I spend R488 on groceries, which I am fairly sure is an all-time record for me, but I was having fun, because the selection of fruits and vegetables at this time of year is really great, and I felt like treating myself. The cherries were great. It really is absurd to eat midwinter stuff like Christmas cake, Christmas pudding and mince pies now even if they are traditional. I mean, think about the ingredients – they are made out of bloody dried fruit and other preserves, and are traditional because they appropriate to cook if you are snowbound and last saw fresh fruit and vegetables 3 months ago. Meanwhile I'm back home, sweating in shorts and a t-shirt, eating a slice of the christman cake that my aunt gave me (can't throw it away now can I), and a mince pie. The lawn needs watering again or it will go brown.

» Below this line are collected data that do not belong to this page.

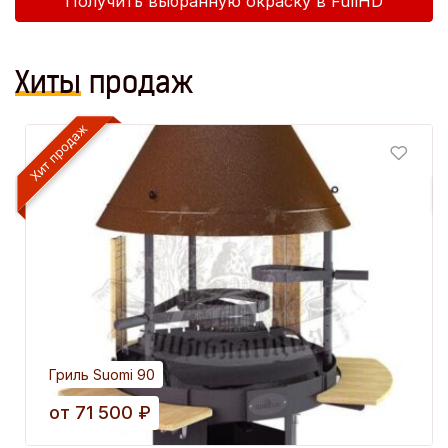
Получить выбранную окраску в FullHD
Хиты
продаж
Гриль Suomi 90
от
71 500
₽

I like mince pies, and would eat them any time of year. The rest is just carbo-bombs covered in an inch of sugar, and the reason why I’m finding it harder to keep slim right now. But hey, for the next week this is holiday season, I’ll loosen up a little.

The boss called me whilst I was at the hardware store – my software changes on Friday had dislodged something, and there were exceptions in the log. I was expecting something like that - it was the largest software change I had done in weeks, and I knew that there would be inevitable repercussions even though I had tested the success cases and most common failure modes. Notwithstanding, being called out made me feel pissed off and stressed again.

I went out there an hour later, ready to do battle with the code for an hour or so. The company is a small one, but we are contracted to a large engineering concern, on their premises, with factory and all. The security people know my face by now, so they let me in to the complex, but our office was locked, with the key nowhere to be found. My boss must still have it, and if he is on schedule, he is most likely boarding a flight to New Zealand by now. Aargh.

I managed to contact him (in the departure lounge) a few hours later. It turns out that he had deputised a friend to drop of the key, and she had seen no urgency in this (which is fair enough, this was before the program started throwing null pointer exceptions).

After supper, around 7pm I drove out. Security had the key, and within 15 minutes I had fixed the bug. It turned out to be obvious (gotta love java exceptions giving you a complete stack trace), and not serious, just a failure mode when the upstream server was offline was not properly handled, resulting in trying to read an error code from a non-existent response packet. The upstream server had in the meanwhile come back on line, so the error was not being exhibited, and everything was ticking over, if a rather slow day for business.

After I had tested, checked in, and updated, rebuilt and restarted the live site, I stayed in the office for half an hour, watching the logs whilst reading slashdot and other stuff online, hoping that someone would log on and buy, just to put my mind at ease. But it was not to be. It was almost entirely dark when I left.

I will check the logs again when I surface tomorrow, after the party tonight and some sleep.